Io credo che il coming out del proprio figlio obblighi un genitore a fare un viaggio alla scoperta di sé.
Per me è stato un percorso che è durato mesi di consapevolezza, e la mia vita sicuramente ne ha risentito: sul lavoro ero completamente deconcentrata e ho riflettuto in primis da sola. Avevo bisogno di trovare consapevolezza prima di tutto dentro di me.
Ma attraverso piccole frasi e confronti, piano piano sono andata avanti.
Ero piena (anche inconsapevolmente) di zavorre, pregiudizi, e stereotipi che non mi rassicuravano.
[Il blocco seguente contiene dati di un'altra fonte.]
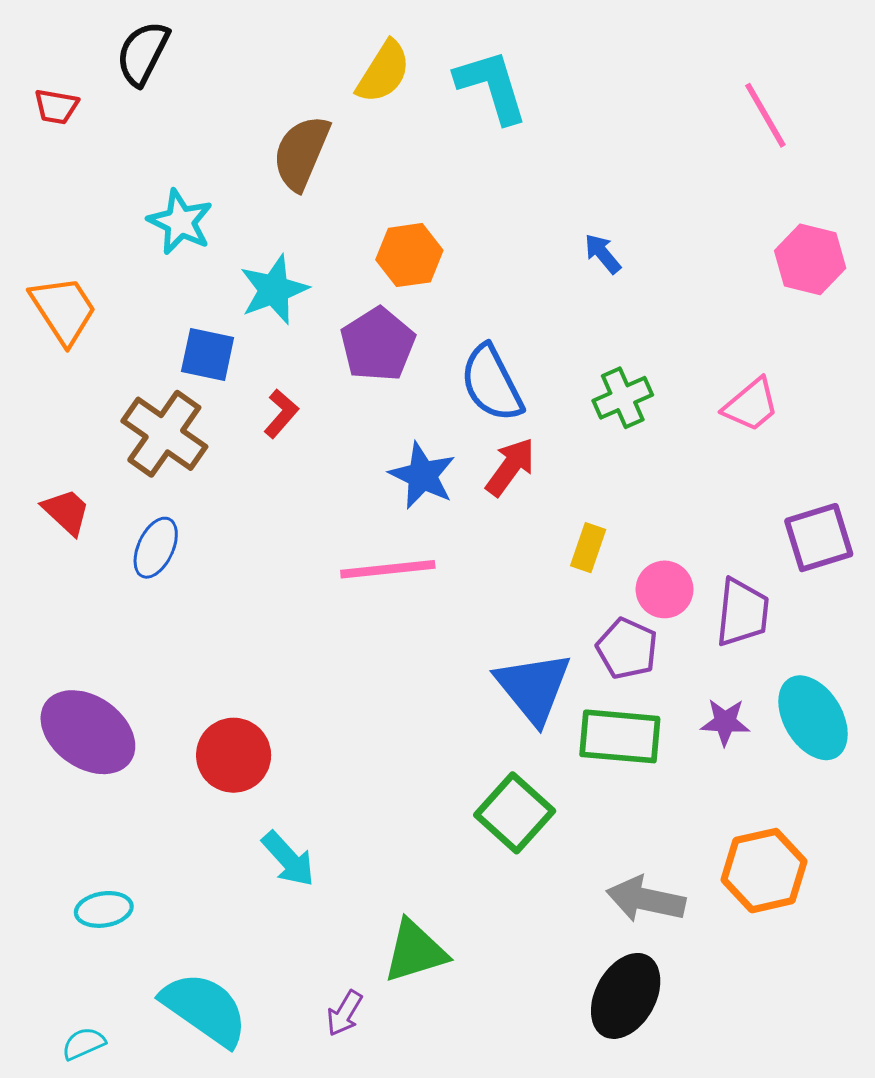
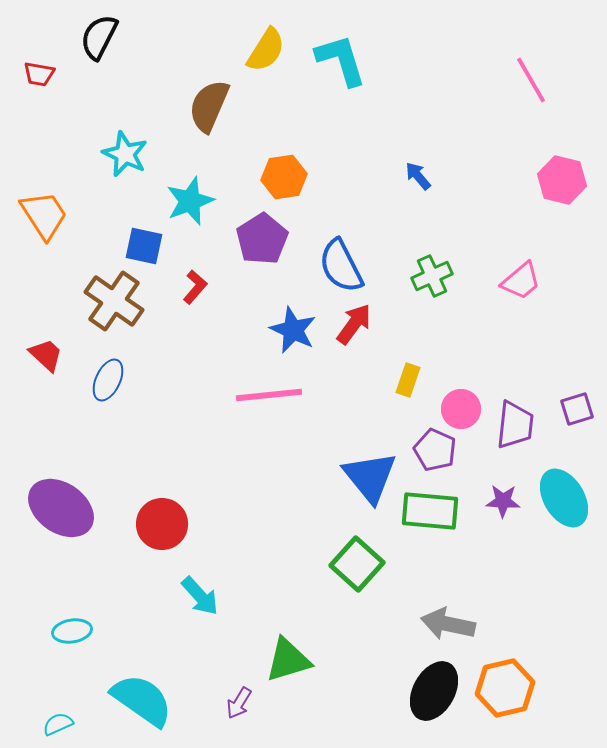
purple square: (819, 538) -> (577, 409), moved, size x0.7
orange hexagon: (764, 871) -> (505, 688), moved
Camminavo per la mia strada con un muro invisibile a cui non mi accostavo mai, e proprio per questo non avevo la sensazione delle persone che si scontrano tutti i giorni con questo muro e si facevano male.
Mi ritrovai a rispondere a degli stereotipi figli di una cultura completamente sbagliata. Perché sognavo il solito cliché di mio figlio fidanzato con una ragazza, con cui sposarsi e fare dei figli, senza pormi alternative.
Agedo, in questo, mi ha aiutato tantissimo. Lì ho incontrato genitori fantastici, che non hanno fatto alto che prendere il mio disagio per mano e raccontarmi la loro storia. In quel contesto senti che qualcun altro ce l’ha fatta prima di te, e ti rendi conto che sì, piano piano puoi farcela anche tu. Capisci che puoi lottare oggi per i diritti dei tuoi figli e di tutta la comunità.
Cosa consiglieresti a quei genitori che si sentono spaventati e preoccupati come te cinque anni fa?
Direi loro di mettersi in cammino. Di non far finta di non vedere. Di iniziare a farsi domande, cercare di comprendere, confrontarsi con altri genitori, e fare questo viaggio insieme ai propri figli. Può essere un viaggio breve o lungo – ma mi auguro sia sempre più breve. In Agedo c’è questo slogan: “I figli della comunità LGBTQIA+ devono essere parte del mondo, e non un mondo a parte”. A questi genitori dicamo: create dei ponti di comunicazione, non trincee.